(Records for this task)
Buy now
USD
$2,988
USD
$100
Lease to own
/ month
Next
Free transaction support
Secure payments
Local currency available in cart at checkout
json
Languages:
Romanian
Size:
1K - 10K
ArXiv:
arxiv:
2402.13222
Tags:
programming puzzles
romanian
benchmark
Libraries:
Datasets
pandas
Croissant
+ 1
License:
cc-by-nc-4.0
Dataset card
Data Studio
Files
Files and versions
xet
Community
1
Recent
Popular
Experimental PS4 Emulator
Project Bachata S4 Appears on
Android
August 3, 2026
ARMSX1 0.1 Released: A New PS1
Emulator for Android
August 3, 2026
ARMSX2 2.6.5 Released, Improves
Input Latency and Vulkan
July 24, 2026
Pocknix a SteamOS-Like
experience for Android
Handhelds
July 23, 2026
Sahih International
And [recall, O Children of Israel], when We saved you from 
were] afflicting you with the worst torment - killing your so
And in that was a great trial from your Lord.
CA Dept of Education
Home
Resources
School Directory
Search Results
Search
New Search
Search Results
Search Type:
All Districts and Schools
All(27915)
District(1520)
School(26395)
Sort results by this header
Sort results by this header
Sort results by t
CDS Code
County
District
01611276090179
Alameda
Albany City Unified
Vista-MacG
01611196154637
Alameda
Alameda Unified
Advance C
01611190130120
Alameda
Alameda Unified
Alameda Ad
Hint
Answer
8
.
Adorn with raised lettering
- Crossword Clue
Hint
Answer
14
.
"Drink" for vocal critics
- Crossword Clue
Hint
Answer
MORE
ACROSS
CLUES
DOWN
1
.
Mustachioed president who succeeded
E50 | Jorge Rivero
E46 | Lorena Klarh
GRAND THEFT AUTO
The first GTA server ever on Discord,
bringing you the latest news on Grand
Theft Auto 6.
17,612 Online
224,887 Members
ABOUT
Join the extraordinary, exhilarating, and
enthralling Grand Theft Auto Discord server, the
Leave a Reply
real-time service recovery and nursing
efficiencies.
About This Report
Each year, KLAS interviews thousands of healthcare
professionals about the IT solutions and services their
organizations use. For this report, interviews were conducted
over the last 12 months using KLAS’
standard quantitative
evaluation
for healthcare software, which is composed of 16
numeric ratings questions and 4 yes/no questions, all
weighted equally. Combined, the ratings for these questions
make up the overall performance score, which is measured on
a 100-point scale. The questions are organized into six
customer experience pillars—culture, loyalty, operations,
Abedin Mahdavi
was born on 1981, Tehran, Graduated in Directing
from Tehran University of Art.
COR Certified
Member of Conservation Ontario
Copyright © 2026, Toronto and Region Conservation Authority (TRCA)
(End Records for this task)
Task directions.
Across the entries above, state how many lines include the string "questions", with no other text.

Completed exercise.
3